Lim advises anyone considering an MBA to use the opportunity to get out of their comfort zone and explore new areas, stating that, “An MBA is meant to be challenging. It should challenge you intellectually and lead to you asking better questions. I chose to challenge myself and do certain things that I had no knowledge of.”

He believes this approach is particularly important if someone’s reason for pursuing an MBA is career transformation, or to use the qualification as a stepping stone into a different area of the industry.

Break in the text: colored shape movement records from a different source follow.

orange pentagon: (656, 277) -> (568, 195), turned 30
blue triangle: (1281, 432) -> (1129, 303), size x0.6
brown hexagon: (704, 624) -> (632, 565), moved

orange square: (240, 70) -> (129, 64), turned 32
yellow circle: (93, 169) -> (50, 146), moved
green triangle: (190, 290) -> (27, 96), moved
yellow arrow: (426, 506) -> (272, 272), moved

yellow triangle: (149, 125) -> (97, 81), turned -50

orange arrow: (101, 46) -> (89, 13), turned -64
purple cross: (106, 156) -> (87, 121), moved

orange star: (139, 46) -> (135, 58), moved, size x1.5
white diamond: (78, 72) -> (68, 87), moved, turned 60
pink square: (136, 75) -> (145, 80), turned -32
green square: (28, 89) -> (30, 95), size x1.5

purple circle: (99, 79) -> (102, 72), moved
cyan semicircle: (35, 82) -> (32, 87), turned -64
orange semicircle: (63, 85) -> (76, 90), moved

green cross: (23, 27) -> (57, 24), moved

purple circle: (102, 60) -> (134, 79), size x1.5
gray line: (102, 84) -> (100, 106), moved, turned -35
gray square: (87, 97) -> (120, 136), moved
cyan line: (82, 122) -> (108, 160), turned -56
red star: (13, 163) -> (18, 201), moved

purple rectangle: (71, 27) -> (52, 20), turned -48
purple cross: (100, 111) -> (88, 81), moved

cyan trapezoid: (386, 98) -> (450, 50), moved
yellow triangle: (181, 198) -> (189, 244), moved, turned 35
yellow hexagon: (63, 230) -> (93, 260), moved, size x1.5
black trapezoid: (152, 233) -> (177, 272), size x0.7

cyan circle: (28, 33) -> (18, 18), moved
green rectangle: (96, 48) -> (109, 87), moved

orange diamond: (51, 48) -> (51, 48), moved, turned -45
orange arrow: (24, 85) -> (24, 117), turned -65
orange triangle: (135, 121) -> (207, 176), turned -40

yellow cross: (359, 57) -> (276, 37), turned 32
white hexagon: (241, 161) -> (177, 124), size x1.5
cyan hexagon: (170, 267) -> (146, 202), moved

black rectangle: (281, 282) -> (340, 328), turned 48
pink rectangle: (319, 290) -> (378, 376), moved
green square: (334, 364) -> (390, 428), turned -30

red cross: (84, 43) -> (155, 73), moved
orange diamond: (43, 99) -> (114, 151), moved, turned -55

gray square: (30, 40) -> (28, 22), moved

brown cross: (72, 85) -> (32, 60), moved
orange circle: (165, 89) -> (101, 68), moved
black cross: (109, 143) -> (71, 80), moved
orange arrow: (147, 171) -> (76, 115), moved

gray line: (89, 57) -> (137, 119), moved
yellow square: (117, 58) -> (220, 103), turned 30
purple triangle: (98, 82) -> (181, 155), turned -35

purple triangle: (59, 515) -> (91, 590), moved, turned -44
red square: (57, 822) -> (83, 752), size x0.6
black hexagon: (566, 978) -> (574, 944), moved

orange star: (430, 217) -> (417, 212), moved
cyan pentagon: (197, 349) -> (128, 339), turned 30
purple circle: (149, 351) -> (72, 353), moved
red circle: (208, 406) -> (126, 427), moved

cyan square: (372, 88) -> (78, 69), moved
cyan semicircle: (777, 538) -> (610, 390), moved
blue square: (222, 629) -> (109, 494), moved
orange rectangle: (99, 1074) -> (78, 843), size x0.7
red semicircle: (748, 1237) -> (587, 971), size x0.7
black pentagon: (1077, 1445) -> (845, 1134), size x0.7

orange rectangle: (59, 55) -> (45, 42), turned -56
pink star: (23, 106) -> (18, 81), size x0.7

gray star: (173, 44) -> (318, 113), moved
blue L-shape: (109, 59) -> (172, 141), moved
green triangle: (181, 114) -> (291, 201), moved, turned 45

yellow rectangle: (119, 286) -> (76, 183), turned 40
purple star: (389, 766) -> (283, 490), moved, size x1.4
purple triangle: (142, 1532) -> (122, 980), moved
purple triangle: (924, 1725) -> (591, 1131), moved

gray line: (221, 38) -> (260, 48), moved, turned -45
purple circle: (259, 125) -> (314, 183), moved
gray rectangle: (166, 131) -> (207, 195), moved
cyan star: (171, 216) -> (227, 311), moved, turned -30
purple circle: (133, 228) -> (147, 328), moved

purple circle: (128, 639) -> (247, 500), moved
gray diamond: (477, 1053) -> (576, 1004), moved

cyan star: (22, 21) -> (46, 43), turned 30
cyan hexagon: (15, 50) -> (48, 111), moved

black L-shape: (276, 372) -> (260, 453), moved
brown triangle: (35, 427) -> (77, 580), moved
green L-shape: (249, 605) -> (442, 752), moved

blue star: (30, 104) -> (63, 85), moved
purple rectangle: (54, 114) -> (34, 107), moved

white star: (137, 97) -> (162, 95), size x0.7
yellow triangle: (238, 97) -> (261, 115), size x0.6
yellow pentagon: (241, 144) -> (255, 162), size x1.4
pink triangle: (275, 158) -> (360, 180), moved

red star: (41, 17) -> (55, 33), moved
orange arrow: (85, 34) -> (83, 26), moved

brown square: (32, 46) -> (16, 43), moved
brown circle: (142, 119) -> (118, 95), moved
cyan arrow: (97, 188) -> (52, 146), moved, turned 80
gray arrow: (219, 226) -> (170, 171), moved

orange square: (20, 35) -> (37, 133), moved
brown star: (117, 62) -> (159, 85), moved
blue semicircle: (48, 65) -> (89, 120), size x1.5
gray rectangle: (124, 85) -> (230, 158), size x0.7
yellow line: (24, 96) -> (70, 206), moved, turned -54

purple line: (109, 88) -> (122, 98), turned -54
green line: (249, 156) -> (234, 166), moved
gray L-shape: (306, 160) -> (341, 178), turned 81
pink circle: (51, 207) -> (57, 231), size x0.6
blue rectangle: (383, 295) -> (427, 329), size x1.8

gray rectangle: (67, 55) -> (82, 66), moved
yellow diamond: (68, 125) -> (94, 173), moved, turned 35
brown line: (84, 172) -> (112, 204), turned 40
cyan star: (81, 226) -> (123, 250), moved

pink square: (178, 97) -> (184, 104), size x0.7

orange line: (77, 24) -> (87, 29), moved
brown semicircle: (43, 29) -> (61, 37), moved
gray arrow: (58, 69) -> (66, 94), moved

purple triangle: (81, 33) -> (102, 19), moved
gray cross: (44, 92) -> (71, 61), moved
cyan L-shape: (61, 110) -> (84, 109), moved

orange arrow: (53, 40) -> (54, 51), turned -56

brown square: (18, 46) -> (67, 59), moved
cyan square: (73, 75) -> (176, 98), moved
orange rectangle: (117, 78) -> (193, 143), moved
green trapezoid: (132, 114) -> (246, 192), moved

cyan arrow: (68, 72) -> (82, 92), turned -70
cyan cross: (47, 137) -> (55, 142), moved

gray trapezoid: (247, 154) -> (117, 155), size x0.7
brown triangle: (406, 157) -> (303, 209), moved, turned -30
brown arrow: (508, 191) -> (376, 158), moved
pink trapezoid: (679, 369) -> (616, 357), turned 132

He adds that people should also take the opportunity to learn from fellow students by talking to different people of diverse backgrounds with various skill sets.

Overall, Lim believes an MBA qualification can help people accelerate their careers. “If you have demonstrable people skills and leadership skills, as well as good business sense, an MBA is an asset that places you in good stead for future jobs,” he says.

Kaplan offers students in Singapore a 15-month MBA programme through Newcastle Business School at Northumbria University (NU) in the UK, with dual accreditation from the Association to Advance Collegiate Schools of Business, putting it in the top 1% of elite business schools worldwide.

It places a strong emphasis on experiential learning, with students having the opportunity to put the management and organisation theory and principles they’ve learned into practice through hands-on projects. 

The programme’s modules cover a wide range of topics, including accounting and finance, strategic business management and the global business environment.

Kaplan also offers a Double Master’s Degree programme through Murdoch University –Master of Business Administration (MBA) and Master of Human Resources Management (MHRM). Increasingly, companies are leveraging unique forms of organisational design and people management practices to attain competitive advantage. These qualifications are best suited for individuals working in business management and human resource management, who are ready to progress to more senior level management positions.

The Double Master’s Degrees aim to equip graduates with the knowledge and skill sets to move from transactional people management practices to transformational practices. Graduates from this programme will be conferred two Master’s Degrees, both the MBA and MHRM.